PROBLEM | Everything from the line containing "労回復高価を高めるアイテムも展開しています。自分" through the end of the entries below must be set down exactly, and nothing else.

─── RECORD EXTRACTS

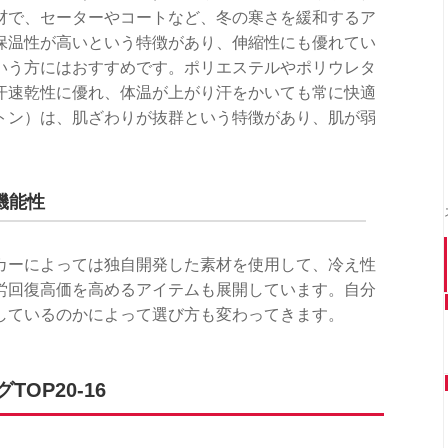
材で、セーターやコートなど、冬の寒さを緩和するア
保温性が高いという特徴があり、伸縮性にも優れてい
いう方にはおすすめです。ポリエステルやポリウレタ
汗速乾性に優れ、体温が上がり汗をかいても常に快適
トン）は、肌ざわりが抜群という特徴があり、肌が弱
機能性
カーによっては独自開発した素材を使用して、冷え性
労回復高価を高めるアイテムも展開しています。自分
しているのかによって選び方も変わってきます。
OP20-16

──────

RESULT OF THE EXERCISE |
労回復高価を高めるアイテムも展開しています。自分
しているのかによって選び方も変わってきます。
OP20-16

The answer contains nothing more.